▶ Your task:
Copy the data exactly as it appears, and do not include any pictures.

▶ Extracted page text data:
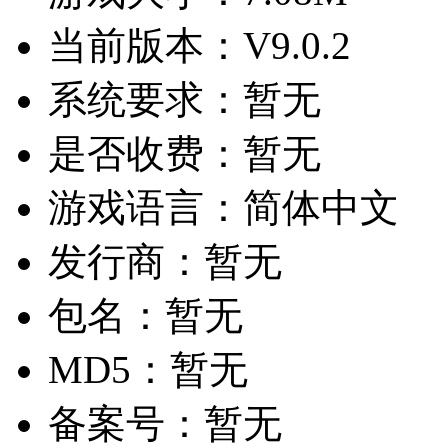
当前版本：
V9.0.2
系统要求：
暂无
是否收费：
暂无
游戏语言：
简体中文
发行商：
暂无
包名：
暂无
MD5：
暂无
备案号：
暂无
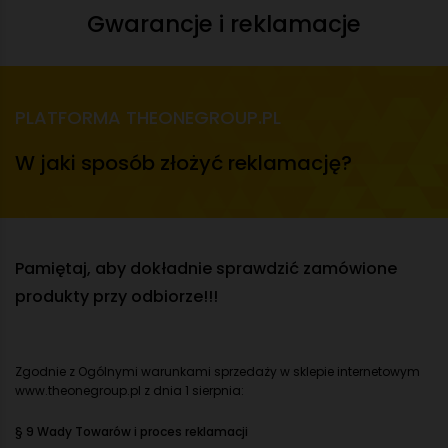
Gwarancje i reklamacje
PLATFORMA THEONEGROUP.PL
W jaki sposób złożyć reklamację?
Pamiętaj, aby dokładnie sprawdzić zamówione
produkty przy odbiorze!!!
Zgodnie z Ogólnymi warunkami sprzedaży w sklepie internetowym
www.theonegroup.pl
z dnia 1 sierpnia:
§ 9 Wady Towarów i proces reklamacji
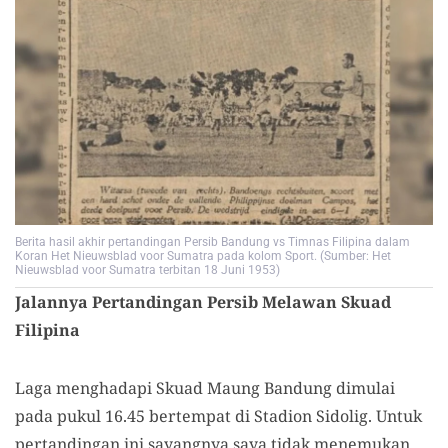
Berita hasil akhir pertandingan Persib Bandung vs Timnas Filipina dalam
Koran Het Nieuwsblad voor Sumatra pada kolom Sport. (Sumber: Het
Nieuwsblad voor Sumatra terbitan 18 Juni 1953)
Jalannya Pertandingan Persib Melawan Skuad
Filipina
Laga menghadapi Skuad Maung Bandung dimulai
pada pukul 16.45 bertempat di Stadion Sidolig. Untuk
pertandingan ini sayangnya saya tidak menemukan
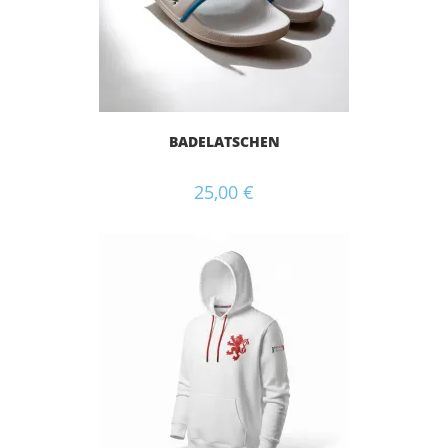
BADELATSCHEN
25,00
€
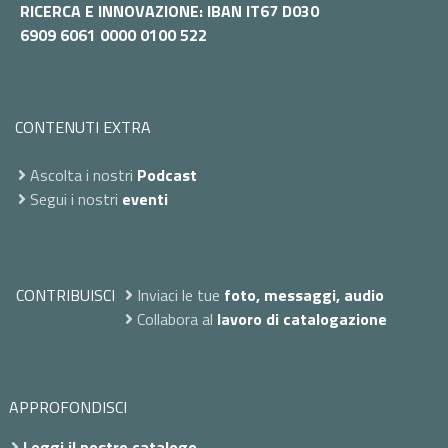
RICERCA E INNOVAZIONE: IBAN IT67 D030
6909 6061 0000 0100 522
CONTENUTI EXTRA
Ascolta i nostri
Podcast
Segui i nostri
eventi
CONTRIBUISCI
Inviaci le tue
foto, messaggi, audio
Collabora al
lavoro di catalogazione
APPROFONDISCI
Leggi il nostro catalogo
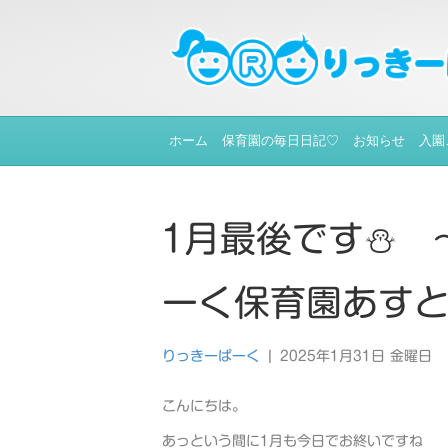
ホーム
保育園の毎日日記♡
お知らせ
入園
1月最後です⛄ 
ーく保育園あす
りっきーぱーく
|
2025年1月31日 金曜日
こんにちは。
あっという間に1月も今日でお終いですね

▶ The answer:
当前版本：
V9.0.2
系统要求：
暂无
是否收费：
暂无
游戏语言：
简体中文
发行商：
暂无
包名：
暂无
MD5：
暂无
备案号：
暂无
Gwarancje i reklamacje
PLATFORMA THEONEGROUP.PL
W jaki sposób złożyć reklamację?
Pamiętaj, aby dokładnie sprawdzić zamówione
produkty przy odbiorze!!!
Zgodnie z Ogólnymi warunkami sprzedaży w sklepie internetowym
www.theonegroup.pl
z dnia 1 sierpnia:
§ 9 Wady Towarów i proces reklamacji
Berita hasil akhir pertandingan Persib Bandung vs Timnas Filipina dalam
Koran Het Nieuwsblad voor Sumatra pada kolom Sport. (Sumber: Het
Nieuwsblad voor Sumatra terbitan 18 Juni 1953)
Jalannya Pertandingan Persib Melawan Skuad
Filipina
Laga menghadapi Skuad Maung Bandung dimulai
pada pukul 16.45 bertempat di Stadion Sidolig. Untuk
pertandingan ini sayangnya saya tidak menemukan
BADELATSCHEN
25,00
€
RICERCA E INNOVAZIONE: IBAN IT67 D030
6909 6061 0000 0100 522
CONTENUTI EXTRA
Ascolta i nostri
Podcast
Segui i nostri
eventi
CONTRIBUISCI
Inviaci le tue
foto, messaggi, audio
Collabora al
lavoro di catalogazione
APPROFONDISCI
Leggi il nostro catalogo
ホーム
保育園の毎日日記♡
お知らせ
入園
1月最後です⛄ 
ーく保育園あす
りっきーぱーく
|
2025年1月31日 金曜日
こんにちは。
あっという間に1月も今日でお終いですね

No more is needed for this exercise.